The jockeys were treated at the scene by private ambulance staff, who were not allowed to leave the racecourse while the race meeting was under way.
Ambulance Victoria vehicles were delayed in attending because two Warrnambool ambulances were on other call-outs.
One jockey was later taken to hospital by a Terang ambulance and the other by a private ambulance contractor.

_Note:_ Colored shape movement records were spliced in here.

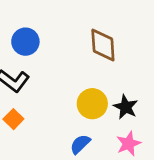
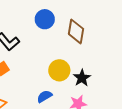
blue circle: (25, 42) -> (45, 19), moved

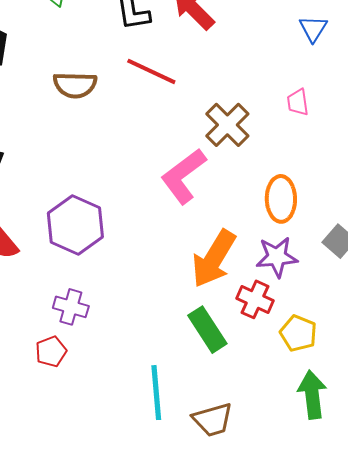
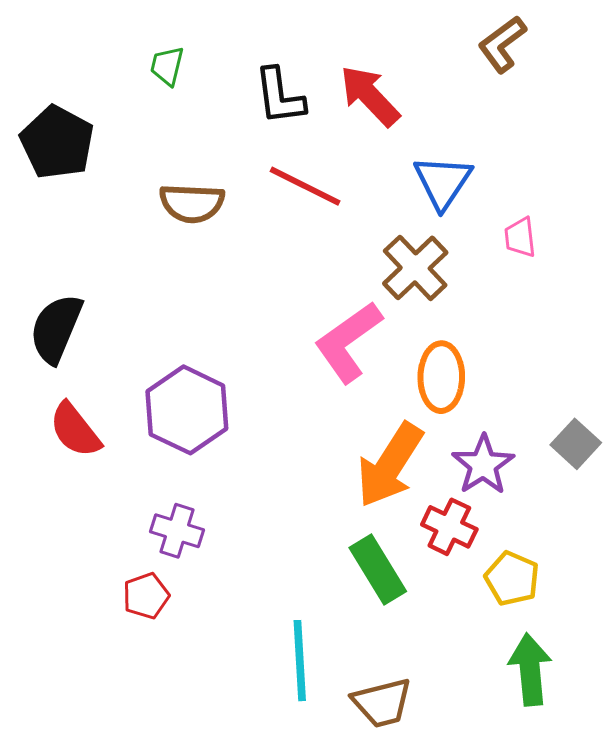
blue triangle: (313, 29) -> (443, 182), moved, size x1.4
orange ellipse: (281, 199) -> (441, 377), moved
purple star: (277, 257) -> (483, 465), turned -30

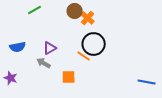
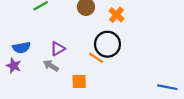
orange cross: (88, 18) -> (116, 15), moved
purple star: (11, 78) -> (14, 66), moved

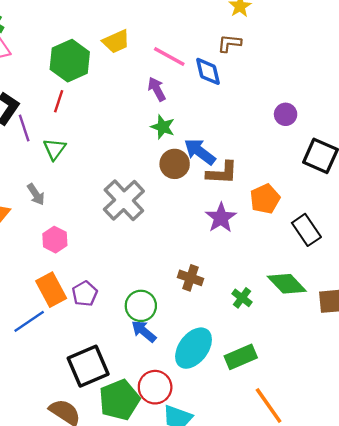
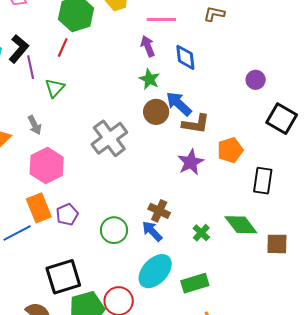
pink line: (169, 56) -> (161, 19), turned -36
blue diamond: (208, 71) -> (185, 57), moved
black rectangle: (306, 230) -> (263, 181), turned 36
pink hexagon: (55, 240) -> (47, 165), size x1.6
blue arrow: (144, 331) -> (152, 231), moved

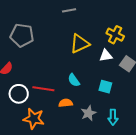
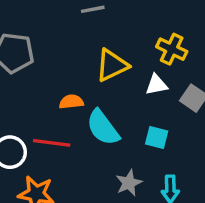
cyan semicircle: (74, 80) -> (103, 128), size x1.6
orange semicircle: (66, 103) -> (71, 102), moved

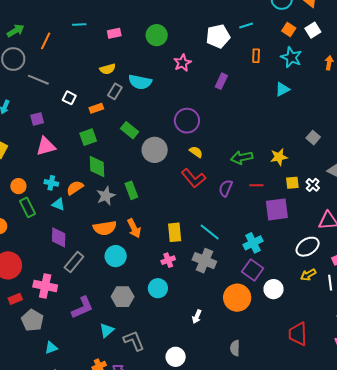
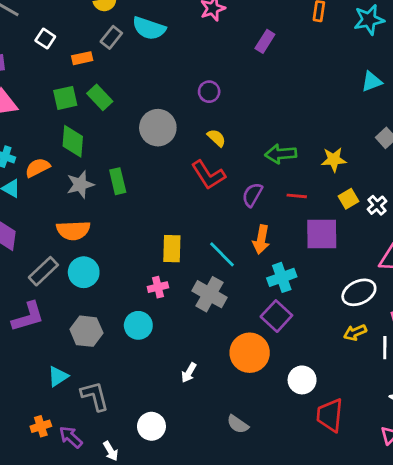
cyan star: (291, 57) -> (369, 20), turned 30
cyan triangle: (282, 89) -> (372, 82), moved
purple circle: (187, 121) -> (209, 92), size x0.6
green rectangle: (130, 130) -> (100, 97), moved
yellow square: (292, 183) -> (348, 199), turned -32
orange arrow: (134, 228) -> (261, 240), moved, turned 30
gray rectangle: (74, 262) -> (43, 271), moved
white circle: (274, 289) -> (302, 380), moved
purple L-shape: (82, 308) -> (28, 317), moved
gray semicircle: (235, 348) -> (238, 424), turned -63

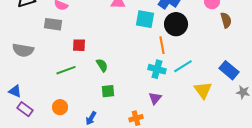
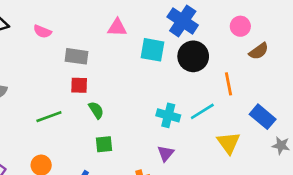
brown semicircle: (226, 20) -> (259, 51), turned 70
gray rectangle: (53, 24) -> (77, 56), moved
red square: (79, 45) -> (79, 85), moved
orange line: (162, 45) -> (229, 84), moved

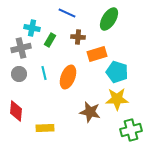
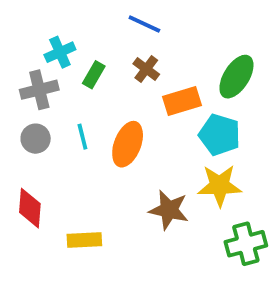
blue line: (67, 13) -> (144, 24), moved
green ellipse: (109, 19) -> (236, 77), moved
cyan cross: (32, 28) -> (60, 52), turned -35
brown cross: (78, 37) -> (146, 69), turned 32

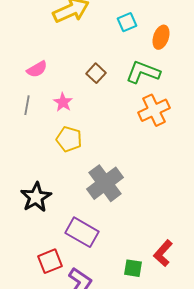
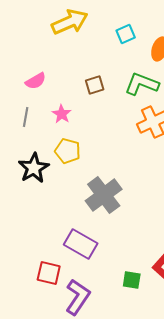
brown square: (96, 73) -> (95, 85), turned 30
black star: (36, 197) -> (34, 168), moved
red square: (50, 261) -> (49, 273), turned 35

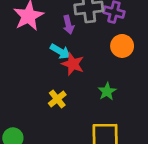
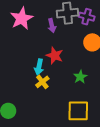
cyan arrow: (60, 51) -> (39, 67), moved, turned 70

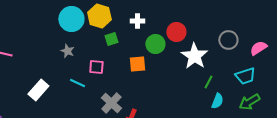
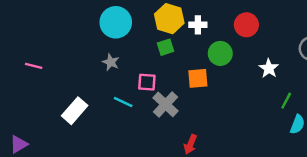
yellow hexagon: (99, 16) -> (169, 19), moved
red circle: (176, 32) -> (246, 25), moved
white star: (194, 56) -> (269, 68), size x0.6
gray cross: (111, 103) -> (166, 104), moved

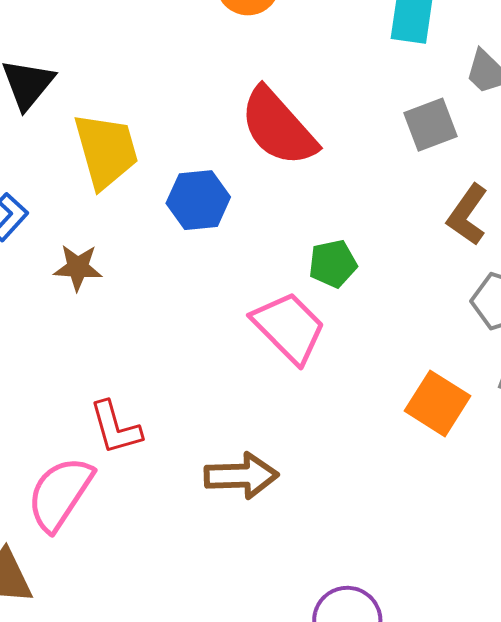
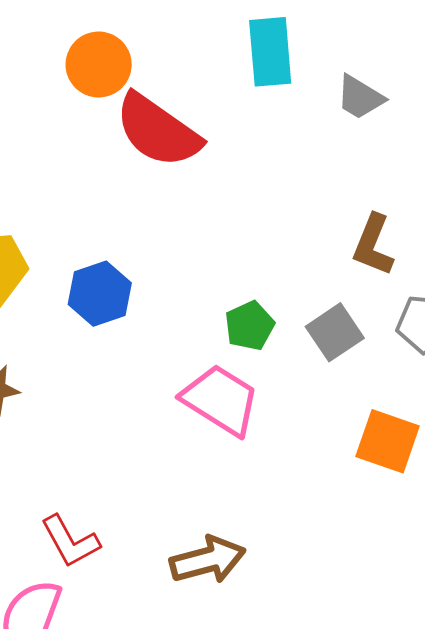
gray square: (431, 125) -> (335, 332), moved
red semicircle: (278, 127) -> (158, 131), moved

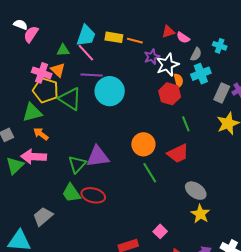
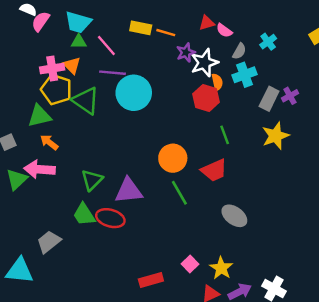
cyan trapezoid: (86, 36) -> (78, 22), moved, turned 85
cyan cross: (220, 46) -> (268, 42), turned 32
pink cross: (42, 73) -> (52, 68), turned -30
purple triangle: (98, 157) -> (129, 191), moved
yellow star: (200, 214) -> (221, 268), moved

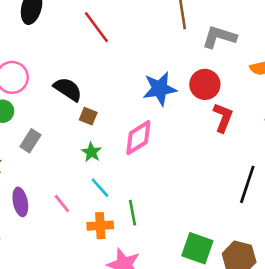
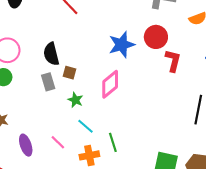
black semicircle: (68, 89) -> (51, 54), turned -130
gray rectangle: (30, 141) -> (48, 82), moved, turned -42

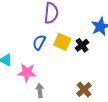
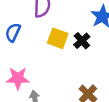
blue semicircle: (39, 42) -> (13, 32), moved

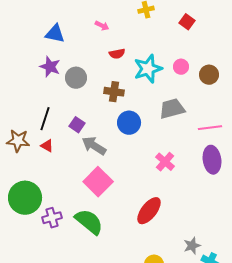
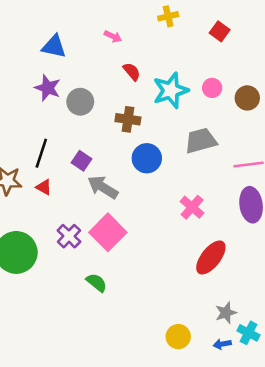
red semicircle: (117, 54) -> (132, 72), turned -119
red ellipse: (149, 211) -> (211, 257), moved
purple cross: (52, 218) -> (69, 236), moved, turned -30
green semicircle: (89, 222) -> (97, 283), size x0.6

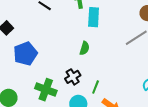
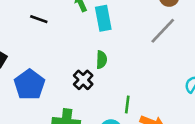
black cross: (73, 77) -> (83, 80), moved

Mrs Faulkner, 38, said the response by emergency services to her cardiac arrest in April was not only quick, it was extensive.
As well as the three ambulances, her husband’s triple-0 call also brought an off-duty community ambulance officer and two police units, one from Cobden and the other from Port Campbell.
The first ambulance officer to treat Ms Faulkner, Mick Hoyer, said her heart had gone into ventricular fibrillation, which means its rhythm was unco-ordinated, and he used a defibrillator to shock it back into a co-ordinated rhythm.
Ms Faulkner was flown by air ambulance to the The Alfred hospital in Melbourne where she spent nine days and was fitted with a defibrillator near her heart to protect against any further cardiac arrests.
Mrs Faulkner thanked not only the emergency services for their quick and effective response but also the Terang community that had given her family great support since the incident.